When moving downward, the work of gravity is positive, when moving up it is negative. The work done by gravity on a closed trajectory is zero .

Equality (7) can be represented as follows:

A = – (m∙g∙h 2 – m∙g∙h l). (8)

A physical quantity equal to the product of the mass of a body by the acceleration modulus of free fall and the height to which the body is raised above the surface of the Earth is calledpotential energy interaction between the body and the Earth.

Work done by gravity when moving a body of mass T from a point located at a height h 2 , to a point located at a height h 1 from the Earth's surface, along any trajectory, is equal to the change in the potential energy of interaction between the body and the Earth, taken with the opposite sign.

A= – (ER 2 – ER 1). (9)

Potential energy is indicated by the letter ER.

The value of the potential energy of a body raised above the Earth depends on the choice of the zero level, i.e., the height at which the potential energy is assumed to be zero. It is usually assumed that the potential energy of a body on the Earth's surface is zero.

With this choice of the zero level, the potential energy ER body at height h above the Earth's surface is equal to the product of mass m bodies to the free fall acceleration module g and distance h it from the surface of the Earth:

Ep = m∙g∙h. (10)

Physical meaning potential energy of interaction of a body with the Earth:

the potential energy of a body on which gravity acts is equal to the work done by gravity when moving the body to the zero level.

Unlike the kinetic energy of translational motion, which can only have positive values, the potential energy of a body can be both positive and negative. Body mass m, located at a height h, Where h 0 ( h 0 – zero height), has negative potential energy:

Ep = –m∙gh

Potential energy of gravitational interaction

Potential energy of gravitational interaction of a system of two material points with masses T And M, located at a distance r one from the other is equal

(11)

Where G is the gravitational constant, and the zero of the potential energy reference ( Ep= 0) accepted at r = ∞. Potential energy of gravitational interaction of a body with mass T with the Earth, where h– height of the body above the Earth’s surface, M 3 – mass of the Earth, R 3 is the radius of the Earth, and the zero of the potential energy reading is chosen at h= 0.

(12)

Under the same condition of choosing zero reference, the potential energy of gravitational interaction of a body with mass T with Earth for low altitudes h(h« R 3) equal to

Ep = m∙g∙h,

where is the magnitude of the acceleration due to gravity near the Earth's surface.
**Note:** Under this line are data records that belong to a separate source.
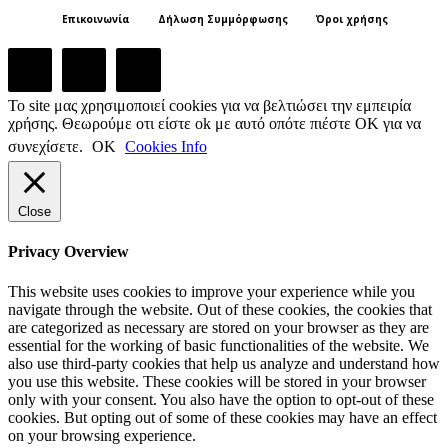
Επικοινωνία
Δήλωση Συμμόρφωσης
Όροι χρήσης
Το site μας χρησιμοποιεί cookies για να βελτιώσει την εμπειρία
χρήσης. Θεωρούμε οτι είστε ok με αυτό οπότε πιέστε ΟΚ για να
συνεχίσετε.
ΟΚ
Cookies Info
Close
Privacy Overview
This website uses cookies to improve your experience while you
navigate through the website. Out of these cookies, the cookies that
are categorized as necessary are stored on your browser as they are
essential for the working of basic functionalities of the website. We
also use third-party cookies that help us analyze and understand how
you use this website. These cookies will be stored in your browser
only with your consent. You also have the option to opt-out of these
cookies. But opting out of some of these cookies may have an effect
on your browsing experience.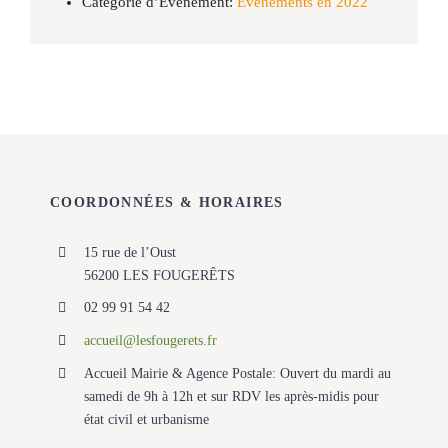
Catégorie d’Évènement:
Evénements en 2022
COORDONNÉES & HORAIRES
15 rue de l’Oust
56200 LES FOUGERÊTS
02 99 91 54 42
accueil@lesfougerets.fr
Accueil Mairie & Agence Postale: Ouvert du mardi au
samedi de 9h à 12h et sur RDV les après-midis pour
état civil et urbanisme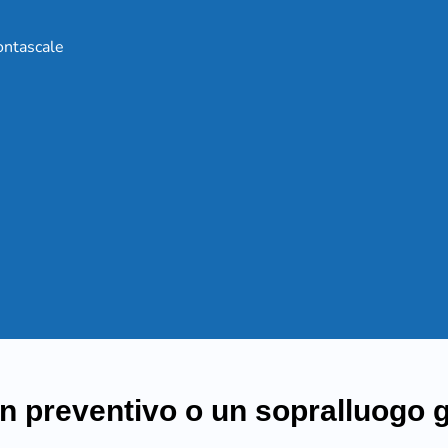
ontascale
n preventivo o un sopralluogo g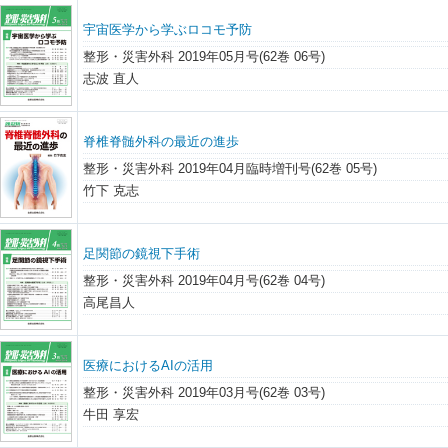
宇宙医学から学ぶロコモ予防
整形・災害外科 2019年05月号(62巻 06号)
志波 直人
脊椎脊髄外科の最近の進歩
整形・災害外科 2019年04月臨時増刊号(62巻 05号)
竹下 克志
足関節の鏡視下手術
整形・災害外科 2019年04月号(62巻 04号)
高尾昌人
医療におけるAIの活用
整形・災害外科 2019年03月号(62巻 03号)
牛田 享宏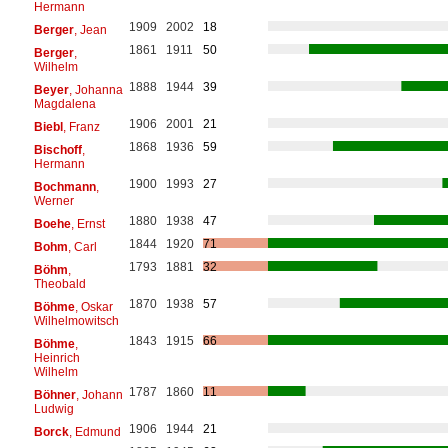
Hermann
1909
2002
18
Berger
, Jean
1861
1911
50
Berger
,
Wilhelm
1888
1944
39
Beyer
, Johanna
Magdalena
1906
2001
21
Biebl
, Franz
1868
1936
59
Bischoff
,
Hermann
1900
1993
27
Bochmann
,
Werner
1880
1938
47
Boehe
, Ernst
1844
1920
71
Bohm
, Carl
1793
1881
32
Böhm
,
Theobald
1870
1938
57
Böhme
, Oskar
Wilhelmowitsch
1843
1915
66
Böhme
,
Heinrich
Wilhelm
1787
1860
11
Böhner
, Johann
Ludwig
1906
1944
21
Borck
, Edmund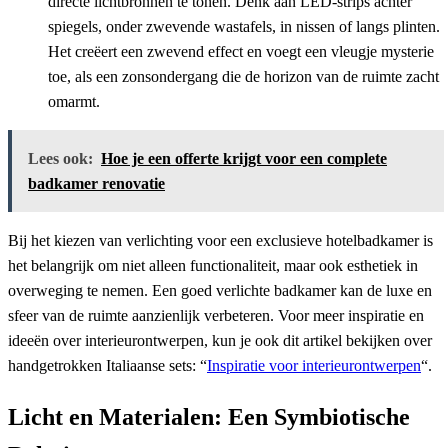
directe lichtbronnen te tonen. Denk aan LED-strips achter
spiegels, onder zwevende wastafels, in nissen of langs plinten.
Het creëert een zwevend effect en voegt een vleugje mysterie
toe, als een zonsondergang die de horizon van de ruimte zacht
omarmt.
Lees ook:
Hoe je een offerte krijgt voor een complete
badkamer renovatie
Bij het kiezen van verlichting voor een exclusieve hotelbadkamer is
het belangrijk om niet alleen functionaliteit, maar ook esthetiek in
overweging te nemen. Een goed verlichte badkamer kan de luxe en
sfeer van de ruimte aanzienlijk verbeteren. Voor meer inspiratie en
ideeën over interieurontwerpen, kun je ook dit artikel bekijken over
handgetrokken Italiaanse sets: “
Inspiratie voor interieurontwerpen
“.
Licht en Materialen: Een Symbiotische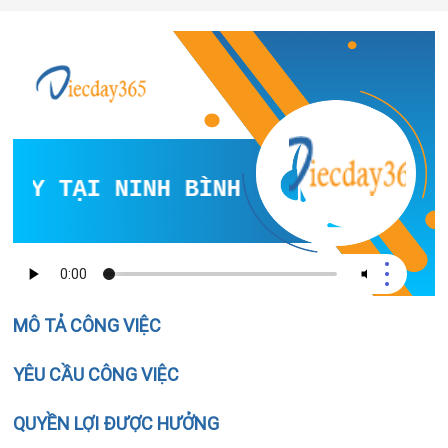
GAY TẠI NINH BÌNH
MÔ TẢ CÔNG VIỆC
YÊU CẦU CÔNG VIỆC
QUYỀN LỢI ĐƯỢC HƯỞNG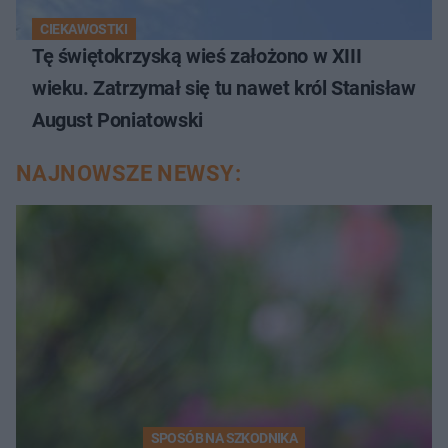
CIEKAWOSTKI
Tę świętokrzyską wieś założono w XIII
wieku. Zatrzymał się tu nawet król Stanisław
August Poniatowski
NAJNOWSZE NEWSY:
SPOSÓB NA SZKODNIKA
Potential energy of an elastically deformed body

Let us calculate the work done by the elastic force when the deformation (elongation) of the spring changes from a certain initial value x 1 to final value x 2 (Fig. 4, b, c).

The elastic force changes as the spring deforms. To find the work of the elastic force, you can take the average value of the force modulus (since the elastic force depends linearly on x) and multiply by the displacement module:

Where From here

(14)

A physical quantity equal to half the product of the rigidity of a body by the square of its deformation is calledpotential energy elastically deformed body:

From formulas (14) and (15) it follows that the work of the elastic force is equal to the change in the potential energy of an elastically deformed body, taken with the opposite sign:

A = –(ER 2 – ER 1). (16)

If x 2 = 0 and x 1 = x, then, as can be seen from formulas (14) and (15),

ER = A.

Then physical meaning potential energy of a deformed body

the potential energy of an elastically deformed body is equal to the work done by the elastic force when the body transitions to a state in which the deformation is zero.